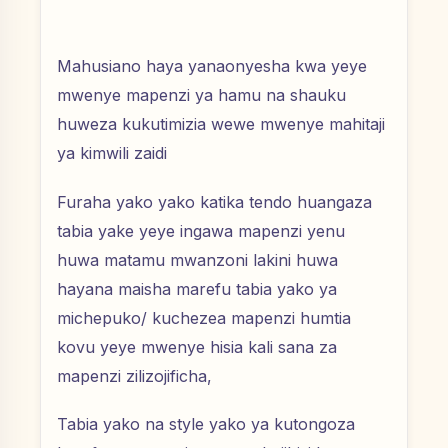
Mahusiano haya yanaonyesha kwa yeye
mwenye mapenzi ya hamu na shauku
huweza kukutimizia wewe mwenye mahitaji
ya kimwili zaidi
Furaha yako yako katika tendo huangaza
tabia yake yeye ingawa mapenzi yenu
huwa matamu mwanzoni lakini huwa
hayana maisha marefu tabia yako ya
michepuko/ kuchezea mapenzi humtia
kovu yeye mwenye hisia kali sana za
mapenzi zilizojificha,
Tabia yako na style yako ya kutongoza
· · · · · · ·
▶ **What you will do**: Each record should be printed again precisely, though not its pictures.

▶ **Solved problem**:
Mahusiano haya yanaonyesha kwa yeye
mwenye mapenzi ya hamu na shauku
huweza kukutimizia wewe mwenye mahitaji
ya kimwili zaidi
Furaha yako yako katika tendo huangaza
tabia yake yeye ingawa mapenzi yenu
huwa matamu mwanzoni lakini huwa
hayana maisha marefu tabia yako ya
michepuko/ kuchezea mapenzi humtia
kovu yeye mwenye hisia kali sana za
mapenzi zilizojificha,
Tabia yako na style yako ya kutongoza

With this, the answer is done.